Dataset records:
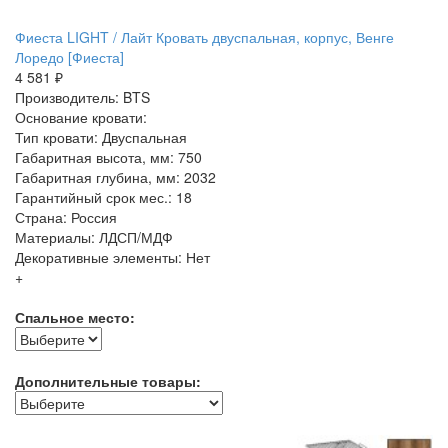
Фиеста LIGHT / Лайт Кровать двуспальная, корпус, Венге
Лоредо [Фиеста]
4 581 ₽
Производитель: BTS
Основание кровати:
Тип кровати: Двуспальная
Габаритная высота, мм: 750
Габаритная глубина, мм: 2032
Гарантийный срок мес.: 18
Страна: Россия
Материалы: ЛДСП/МДФ
Декоративные элементы: Нет
+
Спальное место:
Дополнительные товары:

AIM OF THE TASK:
The records above are to be copied exactly, with no pictures carried over.

RESULT OF THIS TASK:
Фиеста LIGHT / Лайт Кровать двуспальная, корпус, Венге
Лоредо [Фиеста]
4 581 ₽
Производитель: BTS
Основание кровати:
Тип кровати: Двуспальная
Габаритная высота, мм: 750
Габаритная глубина, мм: 2032
Гарантийный срок мес.: 18
Страна: Россия
Материалы: ЛДСП/МДФ
Декоративные элементы: Нет
+
Спальное место:
Дополнительные товары:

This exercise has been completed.